Task instructions —
Up to and including the line containing "Без первоначального взноса", set down each line of the entries below exactly, starting from the first, and leave out the rest.

Data records —
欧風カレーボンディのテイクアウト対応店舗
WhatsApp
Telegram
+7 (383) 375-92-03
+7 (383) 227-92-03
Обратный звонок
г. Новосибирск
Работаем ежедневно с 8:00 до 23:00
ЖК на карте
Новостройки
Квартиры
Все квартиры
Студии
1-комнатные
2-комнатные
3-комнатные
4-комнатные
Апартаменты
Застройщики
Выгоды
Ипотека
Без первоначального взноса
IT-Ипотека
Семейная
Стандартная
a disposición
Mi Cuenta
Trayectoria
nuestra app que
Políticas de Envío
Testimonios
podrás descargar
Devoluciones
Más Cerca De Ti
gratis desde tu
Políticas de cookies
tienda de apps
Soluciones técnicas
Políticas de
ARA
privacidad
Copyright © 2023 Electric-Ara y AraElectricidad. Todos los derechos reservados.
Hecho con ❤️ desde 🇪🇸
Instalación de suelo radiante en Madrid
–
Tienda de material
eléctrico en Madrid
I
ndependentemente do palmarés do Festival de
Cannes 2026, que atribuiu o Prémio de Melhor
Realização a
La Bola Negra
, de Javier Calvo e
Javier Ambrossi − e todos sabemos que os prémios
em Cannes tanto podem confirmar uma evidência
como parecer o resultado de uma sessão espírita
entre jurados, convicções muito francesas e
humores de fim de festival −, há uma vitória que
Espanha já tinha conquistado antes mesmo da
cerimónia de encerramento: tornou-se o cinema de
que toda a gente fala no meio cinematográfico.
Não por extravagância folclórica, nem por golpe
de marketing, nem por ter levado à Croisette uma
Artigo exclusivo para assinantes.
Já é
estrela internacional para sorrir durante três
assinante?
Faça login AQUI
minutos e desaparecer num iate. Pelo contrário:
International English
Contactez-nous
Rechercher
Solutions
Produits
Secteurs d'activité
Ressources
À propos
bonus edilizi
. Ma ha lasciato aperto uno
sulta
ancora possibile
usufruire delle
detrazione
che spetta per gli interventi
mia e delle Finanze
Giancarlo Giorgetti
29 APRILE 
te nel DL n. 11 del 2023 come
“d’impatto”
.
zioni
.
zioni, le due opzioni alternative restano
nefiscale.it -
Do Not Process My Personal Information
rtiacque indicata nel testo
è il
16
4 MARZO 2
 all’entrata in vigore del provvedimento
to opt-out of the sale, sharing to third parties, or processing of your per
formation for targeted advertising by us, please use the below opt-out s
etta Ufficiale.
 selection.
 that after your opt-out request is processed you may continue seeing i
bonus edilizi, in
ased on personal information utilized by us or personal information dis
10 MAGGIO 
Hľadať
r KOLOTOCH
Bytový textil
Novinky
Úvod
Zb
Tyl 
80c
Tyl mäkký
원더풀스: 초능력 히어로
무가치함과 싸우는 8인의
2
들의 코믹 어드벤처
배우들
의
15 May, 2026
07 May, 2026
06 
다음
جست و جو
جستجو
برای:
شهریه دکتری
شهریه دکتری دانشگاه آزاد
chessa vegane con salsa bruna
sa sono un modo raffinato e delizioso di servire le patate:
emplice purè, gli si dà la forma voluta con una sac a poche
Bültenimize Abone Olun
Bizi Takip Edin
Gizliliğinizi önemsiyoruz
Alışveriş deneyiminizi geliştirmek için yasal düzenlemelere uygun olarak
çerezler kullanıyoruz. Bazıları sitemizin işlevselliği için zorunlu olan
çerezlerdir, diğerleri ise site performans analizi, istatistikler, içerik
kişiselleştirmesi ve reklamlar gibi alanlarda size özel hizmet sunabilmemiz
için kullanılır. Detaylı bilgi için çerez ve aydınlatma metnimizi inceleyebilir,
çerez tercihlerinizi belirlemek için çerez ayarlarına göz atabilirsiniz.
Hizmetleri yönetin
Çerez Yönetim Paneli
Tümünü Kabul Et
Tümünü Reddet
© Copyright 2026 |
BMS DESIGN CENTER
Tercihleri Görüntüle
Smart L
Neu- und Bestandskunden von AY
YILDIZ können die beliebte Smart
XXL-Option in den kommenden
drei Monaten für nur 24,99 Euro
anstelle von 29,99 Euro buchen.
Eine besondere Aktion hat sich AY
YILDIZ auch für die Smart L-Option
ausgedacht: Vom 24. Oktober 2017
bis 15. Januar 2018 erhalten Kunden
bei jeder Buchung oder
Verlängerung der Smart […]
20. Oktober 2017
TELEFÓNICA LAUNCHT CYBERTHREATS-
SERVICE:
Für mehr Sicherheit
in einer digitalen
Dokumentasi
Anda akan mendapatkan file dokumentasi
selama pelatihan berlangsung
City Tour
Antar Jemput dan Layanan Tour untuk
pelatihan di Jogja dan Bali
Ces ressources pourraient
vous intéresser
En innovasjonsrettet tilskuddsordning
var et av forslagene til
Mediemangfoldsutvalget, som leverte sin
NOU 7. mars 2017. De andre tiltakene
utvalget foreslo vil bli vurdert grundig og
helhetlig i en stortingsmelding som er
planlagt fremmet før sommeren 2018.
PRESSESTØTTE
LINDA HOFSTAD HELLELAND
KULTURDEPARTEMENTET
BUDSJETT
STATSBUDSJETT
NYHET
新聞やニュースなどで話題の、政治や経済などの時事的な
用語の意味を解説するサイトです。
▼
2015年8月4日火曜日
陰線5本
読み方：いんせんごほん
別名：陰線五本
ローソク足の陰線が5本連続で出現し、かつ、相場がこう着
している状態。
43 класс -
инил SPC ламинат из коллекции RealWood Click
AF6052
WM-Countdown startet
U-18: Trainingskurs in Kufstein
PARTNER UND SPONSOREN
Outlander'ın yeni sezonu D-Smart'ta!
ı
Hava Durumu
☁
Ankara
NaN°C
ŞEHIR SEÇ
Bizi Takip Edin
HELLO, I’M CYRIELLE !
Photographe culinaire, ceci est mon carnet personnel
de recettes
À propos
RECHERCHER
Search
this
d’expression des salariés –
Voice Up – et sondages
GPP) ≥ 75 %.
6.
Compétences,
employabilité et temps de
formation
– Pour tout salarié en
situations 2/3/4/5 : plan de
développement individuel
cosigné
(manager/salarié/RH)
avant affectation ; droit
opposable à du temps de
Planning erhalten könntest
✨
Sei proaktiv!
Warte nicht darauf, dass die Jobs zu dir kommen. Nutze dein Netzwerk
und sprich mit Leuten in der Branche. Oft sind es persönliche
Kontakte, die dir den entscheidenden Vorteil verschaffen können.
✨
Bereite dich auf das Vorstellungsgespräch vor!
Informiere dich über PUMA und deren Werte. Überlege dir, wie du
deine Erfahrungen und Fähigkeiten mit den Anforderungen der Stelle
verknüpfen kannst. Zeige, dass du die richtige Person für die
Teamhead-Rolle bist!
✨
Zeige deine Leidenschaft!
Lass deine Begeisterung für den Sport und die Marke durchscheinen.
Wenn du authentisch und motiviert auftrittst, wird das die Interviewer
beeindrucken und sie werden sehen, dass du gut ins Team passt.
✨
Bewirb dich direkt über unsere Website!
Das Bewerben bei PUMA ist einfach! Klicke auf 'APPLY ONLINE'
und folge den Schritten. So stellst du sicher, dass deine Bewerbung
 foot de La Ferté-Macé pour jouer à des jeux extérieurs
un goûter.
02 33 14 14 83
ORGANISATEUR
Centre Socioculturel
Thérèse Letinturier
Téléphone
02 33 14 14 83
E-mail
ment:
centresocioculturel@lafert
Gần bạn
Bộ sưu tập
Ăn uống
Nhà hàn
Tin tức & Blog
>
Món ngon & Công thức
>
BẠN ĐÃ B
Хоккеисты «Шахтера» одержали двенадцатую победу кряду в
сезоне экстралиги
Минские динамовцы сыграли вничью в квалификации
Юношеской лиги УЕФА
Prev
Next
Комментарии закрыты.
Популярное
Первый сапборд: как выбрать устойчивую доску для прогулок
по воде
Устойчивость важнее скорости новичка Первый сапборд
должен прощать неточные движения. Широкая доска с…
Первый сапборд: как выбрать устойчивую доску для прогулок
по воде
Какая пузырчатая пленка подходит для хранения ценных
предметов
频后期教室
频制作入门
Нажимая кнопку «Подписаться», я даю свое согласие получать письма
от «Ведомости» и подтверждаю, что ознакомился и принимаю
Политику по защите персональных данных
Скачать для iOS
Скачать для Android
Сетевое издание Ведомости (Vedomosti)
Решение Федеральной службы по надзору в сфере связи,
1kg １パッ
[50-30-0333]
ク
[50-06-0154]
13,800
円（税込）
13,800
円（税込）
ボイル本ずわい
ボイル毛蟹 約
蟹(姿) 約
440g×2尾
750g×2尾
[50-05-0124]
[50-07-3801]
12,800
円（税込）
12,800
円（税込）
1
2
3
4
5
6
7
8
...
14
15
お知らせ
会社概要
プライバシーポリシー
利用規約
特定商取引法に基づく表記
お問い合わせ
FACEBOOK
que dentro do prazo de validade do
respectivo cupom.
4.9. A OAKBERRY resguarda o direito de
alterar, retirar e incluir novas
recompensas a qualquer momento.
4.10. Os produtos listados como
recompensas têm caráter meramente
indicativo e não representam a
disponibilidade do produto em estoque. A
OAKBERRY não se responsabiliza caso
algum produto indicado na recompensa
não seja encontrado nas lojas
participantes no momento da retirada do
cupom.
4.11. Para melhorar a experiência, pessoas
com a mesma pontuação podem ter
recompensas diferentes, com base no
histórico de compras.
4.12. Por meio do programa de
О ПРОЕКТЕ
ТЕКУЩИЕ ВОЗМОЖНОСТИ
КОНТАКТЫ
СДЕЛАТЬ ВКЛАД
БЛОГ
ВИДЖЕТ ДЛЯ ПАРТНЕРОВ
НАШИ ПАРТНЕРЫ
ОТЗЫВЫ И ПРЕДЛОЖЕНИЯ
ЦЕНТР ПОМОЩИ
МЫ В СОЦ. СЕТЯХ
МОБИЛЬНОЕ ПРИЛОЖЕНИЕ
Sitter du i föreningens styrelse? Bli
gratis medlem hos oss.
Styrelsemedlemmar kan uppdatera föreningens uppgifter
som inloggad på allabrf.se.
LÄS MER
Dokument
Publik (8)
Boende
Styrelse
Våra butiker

Response to this task —
欧風カレーボンディのテイクアウト対応店舗
WhatsApp
Telegram
+7 (383) 375-92-03
+7 (383) 227-92-03
Обратный звонок
г. Новосибирск
Работаем ежедневно с 8:00 до 23:00
ЖК на карте
Новостройки
Квартиры
Все квартиры
Студии
1-комнатные
2-комнатные
3-комнатные
4-комнатные
Апартаменты
Застройщики
Выгоды
Ипотека
Без первоначального взноса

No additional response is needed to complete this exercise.